Strings in C++ standard library do suck (and C++ is my favorite language).

As for UTF-16, well, I don't know that UTF-8 is a whole lot more intuitive:

> And for UTF-8 data, you have the same issues discussed before: Multibyte characters will not be converted properly, and it breaks for case mappings that alter string lengths.

recursive · 2024-10-08T18:25:50 1728411950

UTF-16 has all the complexity of UTF-8 plus surrogate pairs.

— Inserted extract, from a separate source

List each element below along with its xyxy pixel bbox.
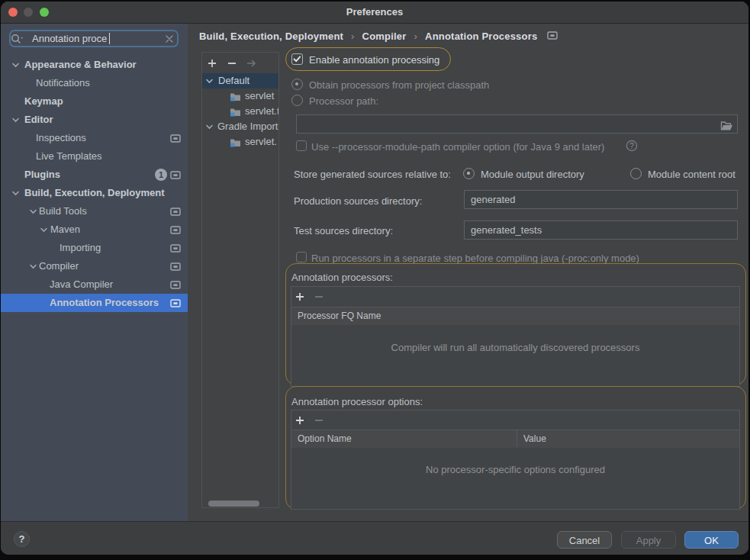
svg-text:?: ?: [629, 142, 634, 150]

zahlman · 2024-10-08T19:01:40 1728414100

Surrogate pairs aren't more complex than UTF-8's scheme for determining the number of bytes used to represent a code point. (Arguably the logic is slightly simpler.) But the important point is that UTF-16 pretends to be a constant-length encoding while actually having the surrogate-pair loophole - that's because it's a hack on top of UCS-2 (which originally worked well enough for Microsoft to get married to; but then the BMP turned out not to be enough code points). UTF-8 is clearly designed from scratch to be a multi-byte encoding (and, while the standard now makes the corresponding sequences illegal, the scheme was designed to be able to support much higher code points - up to 2^42 if we extend the logic all the way; hypothetical 6-byte sequences starting with values FC or FD would neatly map up to 2^31).